>>>>
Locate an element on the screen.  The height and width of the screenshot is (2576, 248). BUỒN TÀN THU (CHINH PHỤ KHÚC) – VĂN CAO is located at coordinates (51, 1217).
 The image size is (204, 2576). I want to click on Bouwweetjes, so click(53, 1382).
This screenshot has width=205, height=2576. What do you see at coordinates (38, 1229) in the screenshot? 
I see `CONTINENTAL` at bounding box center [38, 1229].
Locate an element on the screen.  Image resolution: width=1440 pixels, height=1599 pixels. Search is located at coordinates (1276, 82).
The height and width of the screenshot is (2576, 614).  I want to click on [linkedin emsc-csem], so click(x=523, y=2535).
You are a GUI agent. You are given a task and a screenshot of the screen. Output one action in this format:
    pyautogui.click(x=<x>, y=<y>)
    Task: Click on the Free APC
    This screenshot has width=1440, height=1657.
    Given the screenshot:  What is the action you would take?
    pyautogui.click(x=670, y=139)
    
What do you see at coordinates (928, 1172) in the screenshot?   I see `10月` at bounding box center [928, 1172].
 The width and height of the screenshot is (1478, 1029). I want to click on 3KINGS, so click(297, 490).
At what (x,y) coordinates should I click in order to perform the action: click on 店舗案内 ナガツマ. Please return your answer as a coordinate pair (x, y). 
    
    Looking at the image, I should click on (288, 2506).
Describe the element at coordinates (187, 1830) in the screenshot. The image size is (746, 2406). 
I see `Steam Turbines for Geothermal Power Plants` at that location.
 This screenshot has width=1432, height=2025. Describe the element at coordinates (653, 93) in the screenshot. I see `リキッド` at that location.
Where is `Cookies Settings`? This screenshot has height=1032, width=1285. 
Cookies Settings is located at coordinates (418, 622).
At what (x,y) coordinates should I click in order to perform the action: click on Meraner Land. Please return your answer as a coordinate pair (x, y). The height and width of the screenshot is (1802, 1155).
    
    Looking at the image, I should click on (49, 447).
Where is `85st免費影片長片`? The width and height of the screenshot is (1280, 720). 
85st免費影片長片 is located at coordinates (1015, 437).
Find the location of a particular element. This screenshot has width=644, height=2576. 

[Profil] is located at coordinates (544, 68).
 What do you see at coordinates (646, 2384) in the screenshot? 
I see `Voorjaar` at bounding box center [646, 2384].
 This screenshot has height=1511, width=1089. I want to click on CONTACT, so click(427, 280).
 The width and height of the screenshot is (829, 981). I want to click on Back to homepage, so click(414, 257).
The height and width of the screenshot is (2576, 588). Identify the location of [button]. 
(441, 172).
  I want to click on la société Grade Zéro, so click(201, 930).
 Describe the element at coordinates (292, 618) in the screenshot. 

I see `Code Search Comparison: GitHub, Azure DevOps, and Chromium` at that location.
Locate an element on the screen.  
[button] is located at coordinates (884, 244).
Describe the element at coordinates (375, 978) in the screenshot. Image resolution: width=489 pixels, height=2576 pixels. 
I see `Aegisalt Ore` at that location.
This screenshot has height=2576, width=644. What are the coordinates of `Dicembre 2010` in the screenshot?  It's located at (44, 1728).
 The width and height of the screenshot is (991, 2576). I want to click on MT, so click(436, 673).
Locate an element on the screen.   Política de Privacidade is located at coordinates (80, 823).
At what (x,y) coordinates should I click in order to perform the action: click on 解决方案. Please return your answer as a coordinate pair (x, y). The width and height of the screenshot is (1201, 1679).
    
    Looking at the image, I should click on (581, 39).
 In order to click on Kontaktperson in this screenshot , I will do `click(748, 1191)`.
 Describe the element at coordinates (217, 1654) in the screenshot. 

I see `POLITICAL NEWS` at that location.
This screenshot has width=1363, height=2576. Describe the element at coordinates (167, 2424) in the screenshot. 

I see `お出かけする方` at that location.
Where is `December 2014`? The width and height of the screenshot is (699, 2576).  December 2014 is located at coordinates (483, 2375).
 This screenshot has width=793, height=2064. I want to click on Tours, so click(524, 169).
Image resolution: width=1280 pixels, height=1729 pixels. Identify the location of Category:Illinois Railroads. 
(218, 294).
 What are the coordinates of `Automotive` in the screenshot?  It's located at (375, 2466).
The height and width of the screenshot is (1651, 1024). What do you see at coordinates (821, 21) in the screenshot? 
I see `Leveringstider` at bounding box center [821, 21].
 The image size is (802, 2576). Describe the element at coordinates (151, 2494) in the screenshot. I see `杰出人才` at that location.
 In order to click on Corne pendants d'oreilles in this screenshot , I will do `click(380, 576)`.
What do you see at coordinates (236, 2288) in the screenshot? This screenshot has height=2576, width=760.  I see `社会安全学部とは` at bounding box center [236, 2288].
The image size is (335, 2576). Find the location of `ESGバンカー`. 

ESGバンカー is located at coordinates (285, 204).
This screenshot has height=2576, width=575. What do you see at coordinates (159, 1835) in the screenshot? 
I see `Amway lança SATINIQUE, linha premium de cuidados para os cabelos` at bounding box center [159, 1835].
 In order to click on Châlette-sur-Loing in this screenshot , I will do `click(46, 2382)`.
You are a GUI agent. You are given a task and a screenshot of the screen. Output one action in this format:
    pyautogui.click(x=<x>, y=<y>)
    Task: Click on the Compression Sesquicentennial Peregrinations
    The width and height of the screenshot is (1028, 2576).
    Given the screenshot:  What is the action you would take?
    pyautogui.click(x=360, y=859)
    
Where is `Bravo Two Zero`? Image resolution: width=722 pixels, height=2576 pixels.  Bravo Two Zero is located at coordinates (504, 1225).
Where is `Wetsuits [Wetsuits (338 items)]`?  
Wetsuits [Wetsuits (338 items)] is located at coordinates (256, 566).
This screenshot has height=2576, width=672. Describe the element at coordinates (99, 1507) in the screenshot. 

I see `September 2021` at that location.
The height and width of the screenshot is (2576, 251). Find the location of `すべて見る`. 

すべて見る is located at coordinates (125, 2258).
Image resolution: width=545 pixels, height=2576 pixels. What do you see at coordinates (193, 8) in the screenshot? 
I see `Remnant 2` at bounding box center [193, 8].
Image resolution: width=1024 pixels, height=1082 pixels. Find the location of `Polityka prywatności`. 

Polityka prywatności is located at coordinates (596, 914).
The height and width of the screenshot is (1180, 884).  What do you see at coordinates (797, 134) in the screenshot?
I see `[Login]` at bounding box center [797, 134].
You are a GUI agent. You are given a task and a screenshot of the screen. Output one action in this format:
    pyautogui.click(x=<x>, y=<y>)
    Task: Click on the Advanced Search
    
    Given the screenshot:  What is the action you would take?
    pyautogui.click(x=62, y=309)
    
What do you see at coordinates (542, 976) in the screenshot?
<<<<
Print the listing once more, exactly as it stands above.

[REPLY]
Locate an element on the screen.  The height and width of the screenshot is (2576, 248). BUỒN TÀN THU (CHINH PHỤ KHÚC) – VĂN CAO is located at coordinates (51, 1217).
 The image size is (204, 2576). I want to click on Bouwweetjes, so click(53, 1382).
This screenshot has width=205, height=2576. What do you see at coordinates (38, 1229) in the screenshot? 
I see `CONTINENTAL` at bounding box center [38, 1229].
Locate an element on the screen.  Image resolution: width=1440 pixels, height=1599 pixels. Search is located at coordinates (1276, 82).
The height and width of the screenshot is (2576, 614).  I want to click on [linkedin emsc-csem], so click(x=523, y=2535).
You are a GUI agent. You are given a task and a screenshot of the screen. Output one action in this format:
    pyautogui.click(x=<x>, y=<y>)
    Task: Click on the Free APC
    This screenshot has width=1440, height=1657.
    Given the screenshot:  What is the action you would take?
    pyautogui.click(x=670, y=139)
    
What do you see at coordinates (928, 1172) in the screenshot?   I see `10月` at bounding box center [928, 1172].
 The width and height of the screenshot is (1478, 1029). I want to click on 3KINGS, so click(297, 490).
At what (x,y) coordinates should I click in order to perform the action: click on 店舗案内 ナガツマ. Please return your answer as a coordinate pair (x, y). 
    
    Looking at the image, I should click on (288, 2506).
Describe the element at coordinates (187, 1830) in the screenshot. The image size is (746, 2406). 
I see `Steam Turbines for Geothermal Power Plants` at that location.
 This screenshot has width=1432, height=2025. Describe the element at coordinates (653, 93) in the screenshot. I see `リキッド` at that location.
Where is `Cookies Settings`? This screenshot has height=1032, width=1285. 
Cookies Settings is located at coordinates (418, 622).
At what (x,y) coordinates should I click in order to perform the action: click on Meraner Land. Please return your answer as a coordinate pair (x, y). The height and width of the screenshot is (1802, 1155).
    
    Looking at the image, I should click on (49, 447).
Where is `85st免費影片長片`? The width and height of the screenshot is (1280, 720). 
85st免費影片長片 is located at coordinates (1015, 437).
Find the location of a particular element. This screenshot has width=644, height=2576. 

[Profil] is located at coordinates (544, 68).
 What do you see at coordinates (646, 2384) in the screenshot? 
I see `Voorjaar` at bounding box center [646, 2384].
 This screenshot has height=1511, width=1089. I want to click on CONTACT, so click(427, 280).
 The width and height of the screenshot is (829, 981). I want to click on Back to homepage, so click(414, 257).
The height and width of the screenshot is (2576, 588). Identify the location of [button]. 
(441, 172).
  I want to click on la société Grade Zéro, so click(201, 930).
 Describe the element at coordinates (292, 618) in the screenshot. 

I see `Code Search Comparison: GitHub, Azure DevOps, and Chromium` at that location.
Locate an element on the screen.  
[button] is located at coordinates (884, 244).
Describe the element at coordinates (375, 978) in the screenshot. Image resolution: width=489 pixels, height=2576 pixels. 
I see `Aegisalt Ore` at that location.
This screenshot has height=2576, width=644. What are the coordinates of `Dicembre 2010` in the screenshot?  It's located at (44, 1728).
 The width and height of the screenshot is (991, 2576). I want to click on MT, so click(436, 673).
Locate an element on the screen.   Política de Privacidade is located at coordinates (80, 823).
At what (x,y) coordinates should I click in order to perform the action: click on 解决方案. Please return your answer as a coordinate pair (x, y). The width and height of the screenshot is (1201, 1679).
    
    Looking at the image, I should click on (581, 39).
 In order to click on Kontaktperson in this screenshot , I will do `click(748, 1191)`.
 Describe the element at coordinates (217, 1654) in the screenshot. 

I see `POLITICAL NEWS` at that location.
This screenshot has width=1363, height=2576. Describe the element at coordinates (167, 2424) in the screenshot. 

I see `お出かけする方` at that location.
Where is `December 2014`? The width and height of the screenshot is (699, 2576).  December 2014 is located at coordinates (483, 2375).
 This screenshot has width=793, height=2064. I want to click on Tours, so click(524, 169).
Image resolution: width=1280 pixels, height=1729 pixels. Identify the location of Category:Illinois Railroads. 
(218, 294).
 What are the coordinates of `Automotive` in the screenshot?  It's located at (375, 2466).
The height and width of the screenshot is (1651, 1024). What do you see at coordinates (821, 21) in the screenshot? 
I see `Leveringstider` at bounding box center [821, 21].
 The image size is (802, 2576). Describe the element at coordinates (151, 2494) in the screenshot. I see `杰出人才` at that location.
 In order to click on Corne pendants d'oreilles in this screenshot , I will do `click(380, 576)`.
What do you see at coordinates (236, 2288) in the screenshot? This screenshot has height=2576, width=760.  I see `社会安全学部とは` at bounding box center [236, 2288].
The image size is (335, 2576). Find the location of `ESGバンカー`. 

ESGバンカー is located at coordinates (285, 204).
This screenshot has height=2576, width=575. What do you see at coordinates (159, 1835) in the screenshot? 
I see `Amway lança SATINIQUE, linha premium de cuidados para os cabelos` at bounding box center [159, 1835].
 In order to click on Châlette-sur-Loing in this screenshot , I will do `click(46, 2382)`.
You are a GUI agent. You are given a task and a screenshot of the screen. Output one action in this format:
    pyautogui.click(x=<x>, y=<y>)
    Task: Click on the Compression Sesquicentennial Peregrinations
    The width and height of the screenshot is (1028, 2576).
    Given the screenshot:  What is the action you would take?
    pyautogui.click(x=360, y=859)
    
Where is `Bravo Two Zero`? Image resolution: width=722 pixels, height=2576 pixels.  Bravo Two Zero is located at coordinates (504, 1225).
Where is `Wetsuits [Wetsuits (338 items)]`?  
Wetsuits [Wetsuits (338 items)] is located at coordinates (256, 566).
This screenshot has height=2576, width=672. Describe the element at coordinates (99, 1507) in the screenshot. 

I see `September 2021` at that location.
The height and width of the screenshot is (2576, 251). Find the location of `すべて見る`. 

すべて見る is located at coordinates (125, 2258).
Image resolution: width=545 pixels, height=2576 pixels. What do you see at coordinates (193, 8) in the screenshot? 
I see `Remnant 2` at bounding box center [193, 8].
Image resolution: width=1024 pixels, height=1082 pixels. Find the location of `Polityka prywatności`. 

Polityka prywatności is located at coordinates (596, 914).
The height and width of the screenshot is (1180, 884).  What do you see at coordinates (797, 134) in the screenshot?
I see `[Login]` at bounding box center [797, 134].
You are a GUI agent. You are given a task and a screenshot of the screen. Output one action in this format:
    pyautogui.click(x=<x>, y=<y>)
    Task: Click on the Advanced Search
    
    Given the screenshot:  What is the action you would take?
    pyautogui.click(x=62, y=309)
    
What do you see at coordinates (542, 976) in the screenshot?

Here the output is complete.